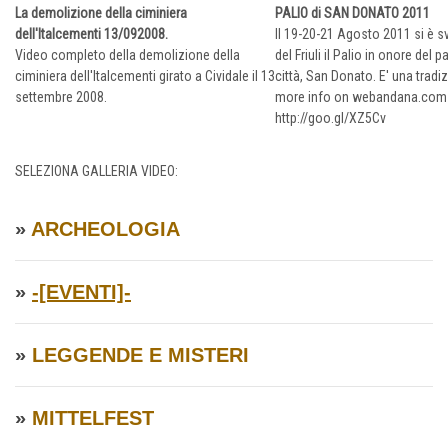
La demolizione della ciminiera
PALIO di SAN DONATO 2011
dell'Italcementi 13/092008.
Il 19-20-21 Agosto 2011 si è sv
Video completo della demolizione della
del Friuli il Palio in onore del 
ciminiera dell'Italcementi girato a Cividale il 13
città, San Donato. E' una tradiz
settembre 2008.
more info on webandana.com 
http://goo.gl/XZ5Cv
SELEZIONA GALLERIA VIDEO:
»
ARCHEOLOGIA
»
-[EVENTI]-
»
LEGGENDE E MISTERI
»
MITTELFEST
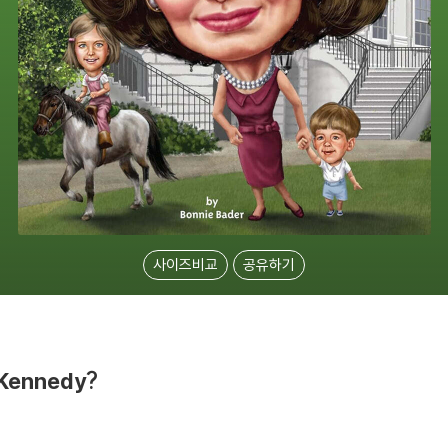
사이즈비교
공유하기
 Kennedy?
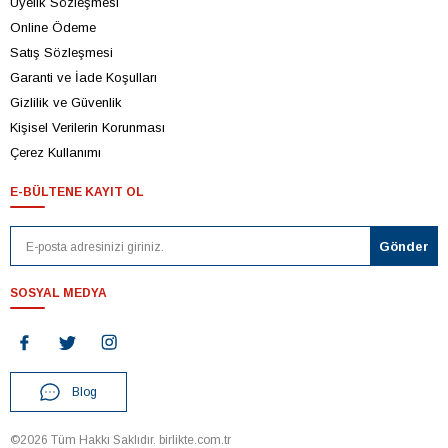
Üyelik Sözleşmesi
Online Ödeme
Satış Sözleşmesi
Garanti ve İade Koşulları
Gizlilik ve Güvenlik
Kişisel Verilerin Korunması
Çerez Kullanımı
E-BÜLTENE KAYIT OL
SOSYAL MEDYA
Blog
©2026 Tüm Hakkı Saklıdır. birlikte.com.tr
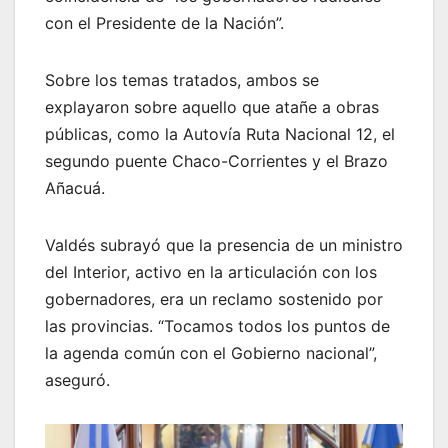
con el Presidente de la Nación”.
Sobre los temas tratados, ambos se
explayaron sobre aquello que atañe a obras
públicas, como la Autovía Ruta Nacional 12, el
segundo puente Chaco-Corrientes y el Brazo
Añacuá.
Valdés subrayó que la presencia de un ministro
del Interior, activo en la articulación con los
gobernadores, era un reclamo sostenido por
las provincias. “Tocamos todos los puntos de
la agenda común con el Gobierno nacional”,
aseguró.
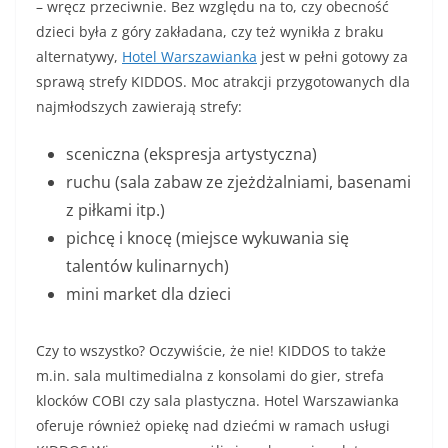
– wręcz przeciwnie. Bez względu na to, czy obecność
dzieci była z góry zakładana, czy też wynikła z braku
alternatywy,
Hotel Warszawianka
jest w pełni gotowy za
sprawą strefy KIDDOS. Moc atrakcji przygotowanych dla
najmłodszych zawierają strefy:
sceniczna (ekspresja artystyczna)
ruchu (sala zabaw ze zjeżdżalniami, basenami
z piłkami itp.)
pichcę i knocę (miejsce wykuwania się
talentów kulinarnych)
mini market dla dzieci
Czy to wszystko? Oczywiście, że nie! KIDDOS to także
m.in. sala multimedialna z konsolami do gier, strefa
klocków COBI czy sala plastyczna. Hotel Warszawianka
oferuje również opiekę nad dziećmi w ramach usługi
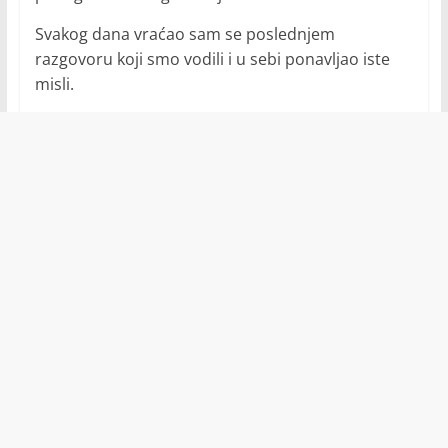
Svakog dana vraćao sam se poslednjem
razgovoru koji smo vodili i u sebi ponavljao iste
misli.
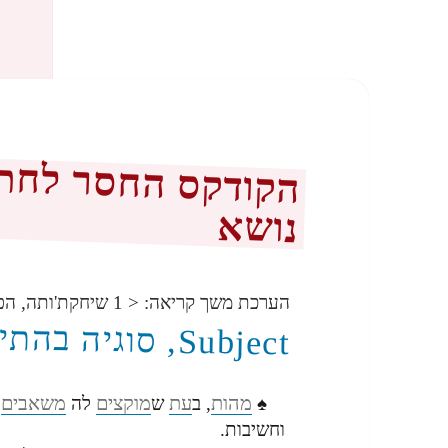
הקודקס החסר לחתיר
נושא
הערכת משך קריאה:
< 1
שיחקת'ותה, הפ
Subject, סוגיה בהתייחסות
מהות
עת
מוקצים
משאבים
♠
, ב
ש
לה
וחשיבות.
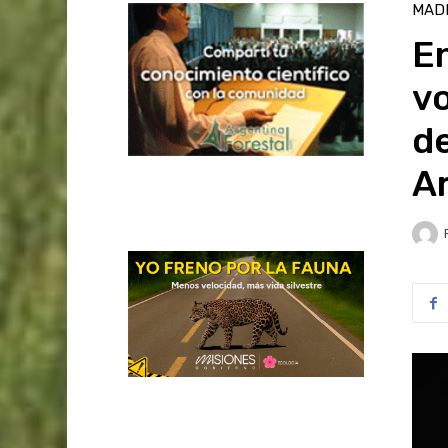
MAD
E
vo
de
A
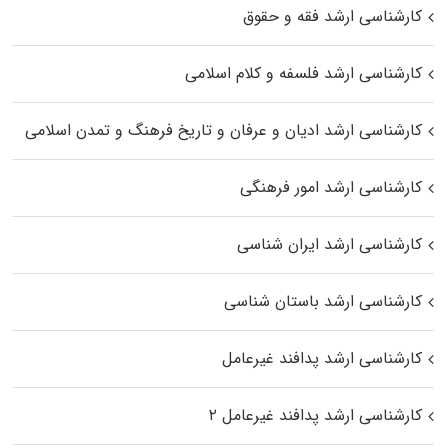
کارشناسی ارشد فقه و حقوق
کارشناسی ارشد فلسفه و کلام اسلامی
کارشناسی ارشد ادیان و عرفان و تاریخ فرهنگ و تمدن اسلامی
کارشناسی ارشد امور فرهنگی
کارشناسی ارشد ایران شناسی
کارشناسی ارشد باستان شناسی
کارشناسی ارشد پدافند غیرعامل
کارشناسی ارشد پدافند غیرعامل ۲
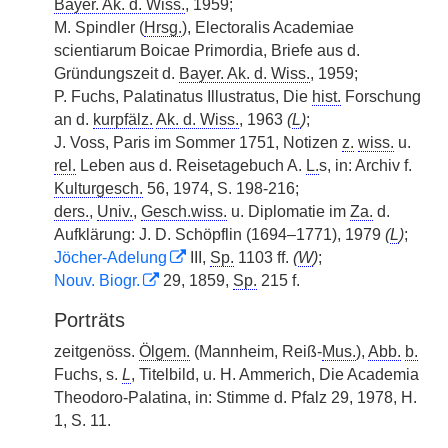
Bayer. Ak. d. Wiss.
, 1959;
M. Spindler (
Hrsg.
), Electoralis Academiae
scientiarum Boicae Primordia, Briefe aus d.
Gründungszeit d.
Bayer. Ak. d. Wiss.
, 1959;
P. Fuchs, Palatinatus Illustratus, Die
hist.
Forschung
an d.
kurpfälz.
Ak. d. Wiss.
, 1963
(
L
)
;
J. Voss, Paris im Sommer 1751, Notizen
z.
wiss.
u.
rel.
Leben aus d. Reisetagebuch A.
L.
s, in: Archiv f.
Kulturgesch.
56, 1974, S. 198-216;
ders.
,
Univ.
,
Gesch.wiss.
u. Diplomatie im
Za.
d.
Aufklärung: J. D. Schöpflin (1694–1771), 1979
(
L
)
;
Jöcher-Adelung
III,
Sp.
1103 ff.
(
W
)
;
Nouv. Biogr.
29, 1859,
Sp.
215 f.
Porträts
zeitgenöss.
Ölgem.
(Mannheim, Reiß-
Mus.
),
Abb.
b.
Fuchs, s.
L
, Titelbild, u. H. Ammerich, Die Academia
Theodoro-Palatina, in: Stimme d. Pfalz 29, 1978, H.
1, S. 11.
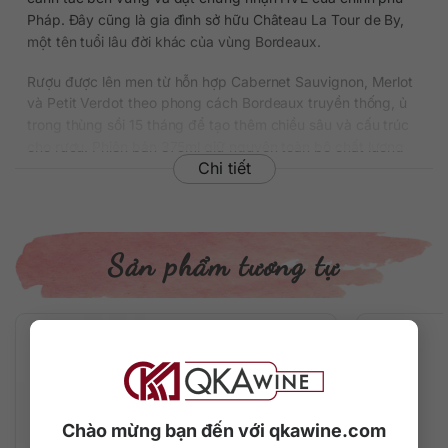
Pháp. Đây cũng là gia đình sở hữu Château La Tour de By,
một tên tuổi lâu đời khác của vùng Bordeaux.
Rượu được lên men từ hỗn hợp Cabernet Sauvignon, Merlot
và Petit Verdot theo phong cách Bordeaux truyền thống, ủ
trong thùng sồi 15 tháng để tạo thêm chiều sâu và cấu trúc
cho rượu. Phiên bản 375ml giữ nguyên toàn bộ chất lượng
Chi tiết
và đặc tính của chai tiêu chuẩn, phù hợp để thưởng thức
ngay hoặc làm quà tặng tinh tế.
Thông tin chi tiết về rượu
Sản phẩm tương tự
. Xuất xứ: Pháp
• Vùng làm vang: Médoc, Bordeaux
• Thương hiệu: Château Noaillac
• Phân loại rượu: Rượu vang đỏ
• Phân hạng: Cru Bourgeois Supérieur
• Giống nho: Cabernet Sauvignon, Merlot, Petit Verdot
• Nồng độ: 13.5%
• Dung tích: 375 ml
Chào mừng bạn đến với qkawine.com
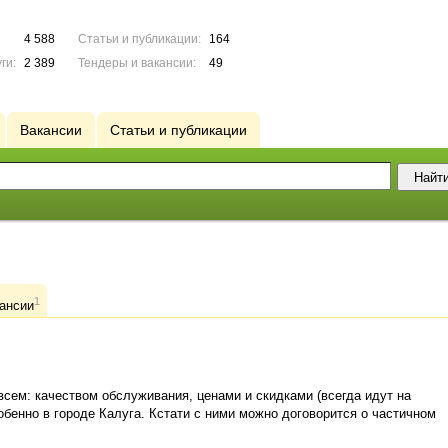
4 588
Статьи и публикации:
164
ги:
2 389
Тендеры и вакансии:
49
Вакансии
Статьи и публикации
1
ансии
сем: качеством обслуживания, ценами и скидками (всегда идут на
обенно в городе Калуга. Кстати с ними можно договорится о частичном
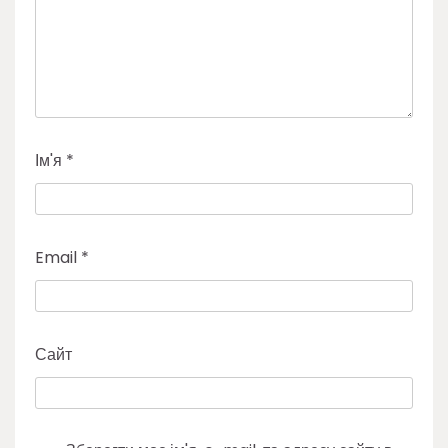
Ім'я
*
Email
*
Сайт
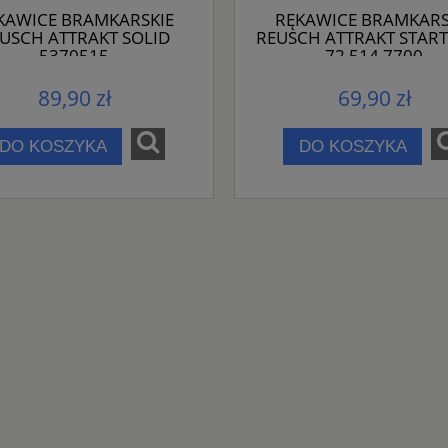
KAWICE BRAMKARSKIE
RĘKAWICE BRAMKARS
USCH ATTRAKT SOLID
REUSCH ATTRAKT START
5370515
72 514 7700
89,90 zł
69,90 zł
DO KOSZYKA
DO KOSZYKA
NIKE ELEMENTAL YOUTH
PLECAK VANS OLD SCHOOL DR
FD2918-010
VN000H4ZBLK
139,90 zł
155,90 zł
DO KOSZYKA
DO KOSZYKA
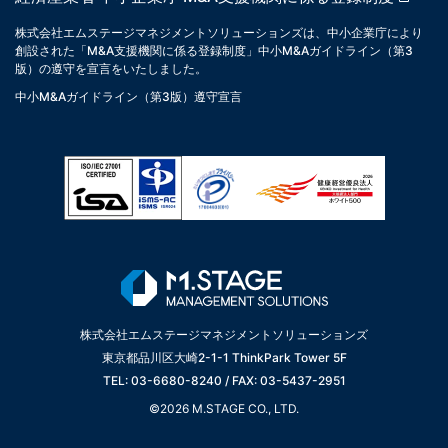
株式会社エムステージマネジメントソリューションズは、中小企業庁により
創設された「M&A支援機関に係る登録制度」中小M&Aガイドライン（第3
版）の遵守を宣言をいたしました。
中小M&Aガイドライン（第3版）遵守宣言
株式会社エムステージマネジメントソリューションズ
東京都品川区大崎2-1-1 ThinkPark Tower 5F
TEL: 03-6680-8240 / FAX: 03-5437-2951
©2026 M.STAGE CO., LTD.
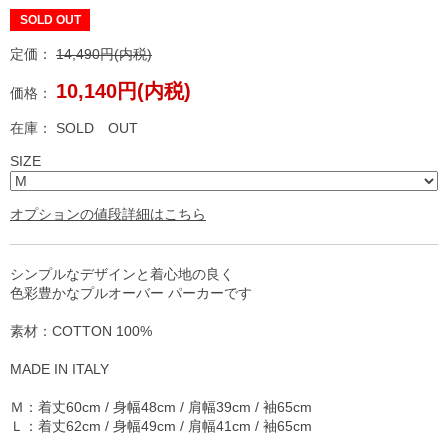
SOLD OUT
定価：
14,490円(内税)
10,140円(内税)
価格：
在庫：
SOLD OUT
SIZE
オプションの値段詳細はこちら
シンプルなデザインと着心地の良く
色彩豊かなプルオーバー パーカーです
素材：COTTON 100%
MADE IN ITALY
Ｍ：着丈60cm / 身幅48cm / 肩幅39cm / 袖65cm
Ｌ：着丈62cm / 身幅49cm / 肩幅41cm / 袖65cm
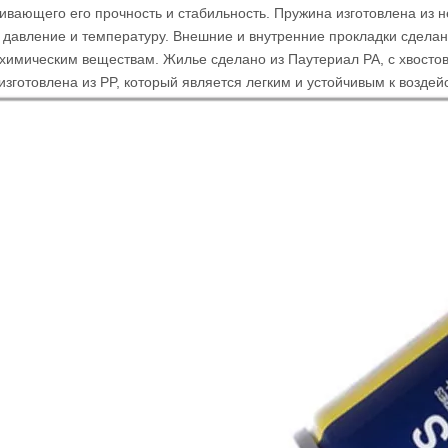
ивающего его прочность и стабильность. Пружина изготовлена ​​из
 давление и температуру. Внешние и внутренние прокладки сдела
 химическим веществам. Жилье сделано из
Паутериал PA
, с хвост
зготовлена ​​из PP, который является легким и устойчивым к воздей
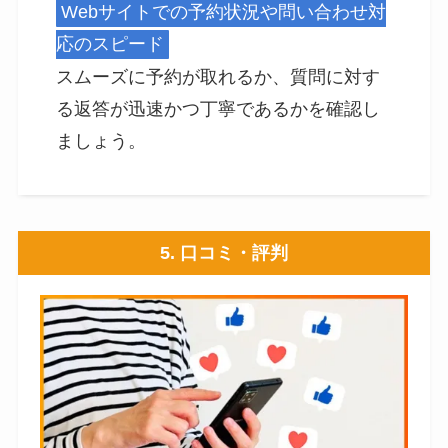
Webサイトでの予約状況や問い合わせ対
応のスピード
スムーズに予約が取れるか、質問に対す
る返答が迅速かつ丁寧であるかを確認し
ましょう。
5. 口コミ・評判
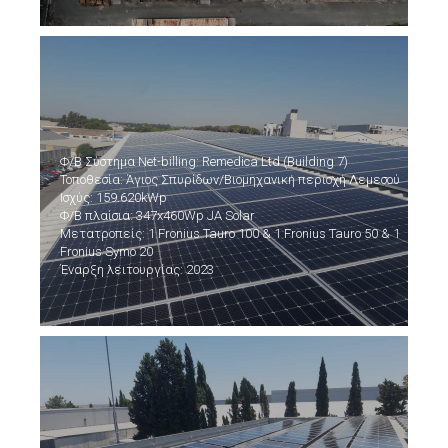
Φ/Β Σύστημα Net-billing: Remedica Ltd (Building 7)
Τοποθεσία: Άγιος Σπυρίδων/Βιομηχανική περιοχή Λεμεσού
Ισχύς: 159.620kWp
Φ/Β πλαίσια: 347x460Wp JA Solar
Μετατροπείς: 1 Fronius Tauro 100 & 1 Fronius Tauro 50 & 1
Fronius Symo 20
Έναρξη λειτουργίας: 2023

....................

§ **WHAT THE TASK ASKS**
Go through the material line by line and work out how many lines include the string "публикации". Reply with the number only.

§ **WRITTEN ANSWER**
2